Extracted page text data
- Opening Delimiter -

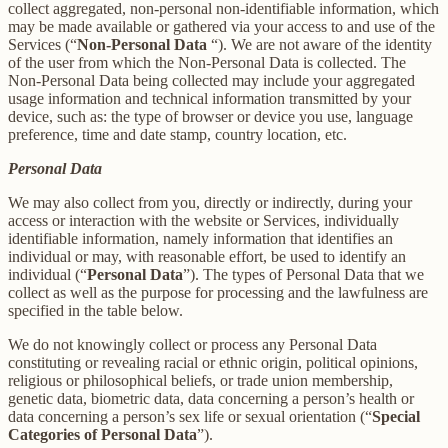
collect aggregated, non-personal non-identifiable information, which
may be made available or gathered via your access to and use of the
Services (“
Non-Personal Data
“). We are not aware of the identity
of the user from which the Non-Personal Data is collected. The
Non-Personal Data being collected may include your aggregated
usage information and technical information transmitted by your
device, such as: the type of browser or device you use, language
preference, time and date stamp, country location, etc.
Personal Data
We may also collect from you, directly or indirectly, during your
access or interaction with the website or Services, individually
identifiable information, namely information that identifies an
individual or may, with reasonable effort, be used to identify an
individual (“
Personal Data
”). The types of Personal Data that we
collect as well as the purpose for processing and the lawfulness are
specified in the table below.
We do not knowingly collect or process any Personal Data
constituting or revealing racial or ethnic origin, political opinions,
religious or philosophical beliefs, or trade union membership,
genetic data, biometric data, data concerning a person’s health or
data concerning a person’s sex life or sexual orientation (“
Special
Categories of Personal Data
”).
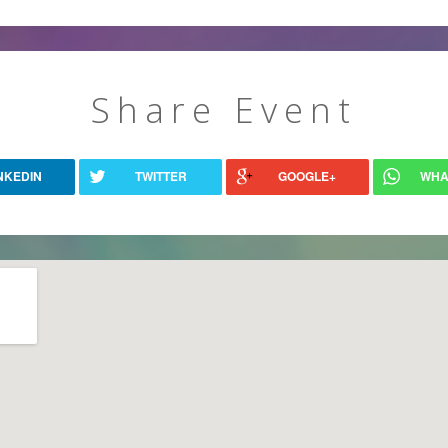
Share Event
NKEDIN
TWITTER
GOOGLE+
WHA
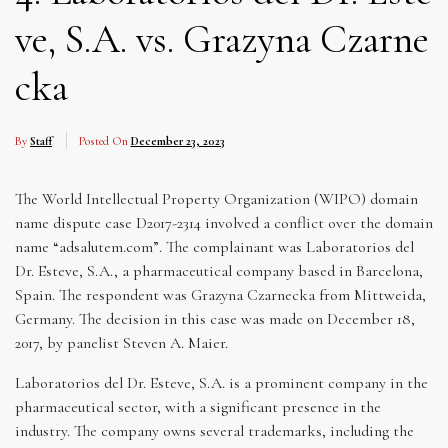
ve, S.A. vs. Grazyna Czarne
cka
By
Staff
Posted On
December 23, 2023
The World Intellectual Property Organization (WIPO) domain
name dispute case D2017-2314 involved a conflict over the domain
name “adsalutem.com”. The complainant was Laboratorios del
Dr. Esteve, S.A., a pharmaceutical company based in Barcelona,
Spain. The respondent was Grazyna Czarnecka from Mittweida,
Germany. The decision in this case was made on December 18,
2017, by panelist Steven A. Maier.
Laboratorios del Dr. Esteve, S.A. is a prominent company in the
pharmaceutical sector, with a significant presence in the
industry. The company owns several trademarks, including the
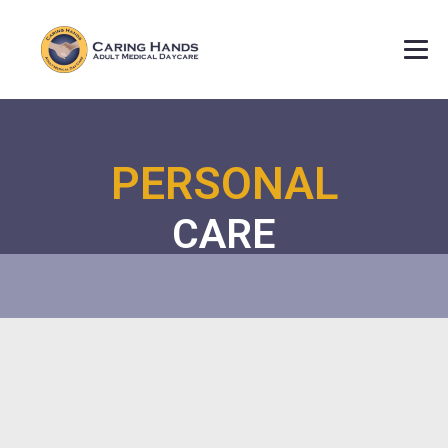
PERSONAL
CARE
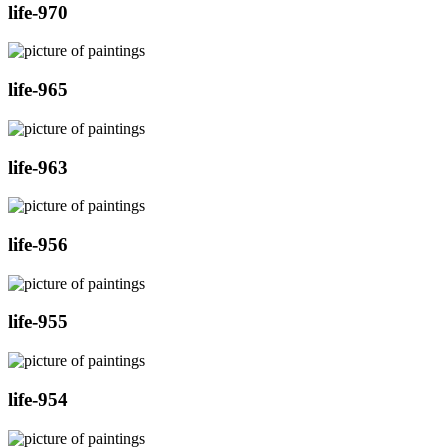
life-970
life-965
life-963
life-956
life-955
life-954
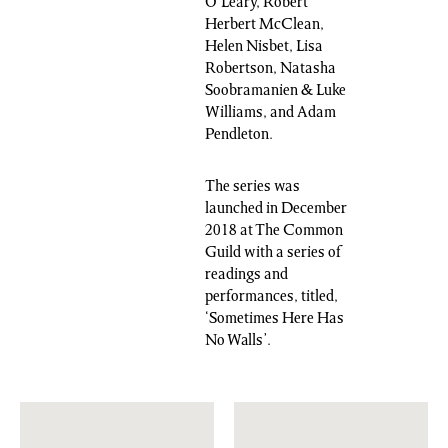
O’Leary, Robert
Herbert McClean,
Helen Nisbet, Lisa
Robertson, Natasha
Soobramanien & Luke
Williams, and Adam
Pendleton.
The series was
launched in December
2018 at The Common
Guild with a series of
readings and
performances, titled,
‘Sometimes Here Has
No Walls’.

- Closing Delimiter -

Write out, word for word, the lines from the start of the data through the one holding "The World Intellectual". Omit pictures.

collect aggregated, non-personal non-identifiable information, which
may be made available or gathered via your access to and use of the
Services (“
Non-Personal Data
“). We are not aware of the identity
of the user from which the Non-Personal Data is collected. The
Non-Personal Data being collected may include your aggregated
usage information and technical information transmitted by your
device, such as: the type of browser or device you use, language
preference, time and date stamp, country location, etc.
Personal Data
We may also collect from you, directly or indirectly, during your
access or interaction with the website or Services, individually
identifiable information, namely information that identifies an
individual or may, with reasonable effort, be used to identify an
individual (“
Personal Data
”). The types of Personal Data that we
collect as well as the purpose for processing and the lawfulness are
specified in the table below.
We do not knowingly collect or process any Personal Data
constituting or revealing racial or ethnic origin, political opinions,
religious or philosophical beliefs, or trade union membership,
genetic data, biometric data, data concerning a person’s health or
data concerning a person’s sex life or sexual orientation (“
Special
Categories of Personal Data
”).
Share Event
NKEDIN
TWITTER
GOOGLE+
WHA
ve, S.A. vs. Grazyna Czarne
cka
By
Staff
Posted On
December 23, 2023
The World Intellectual Property Organization (WIPO) domain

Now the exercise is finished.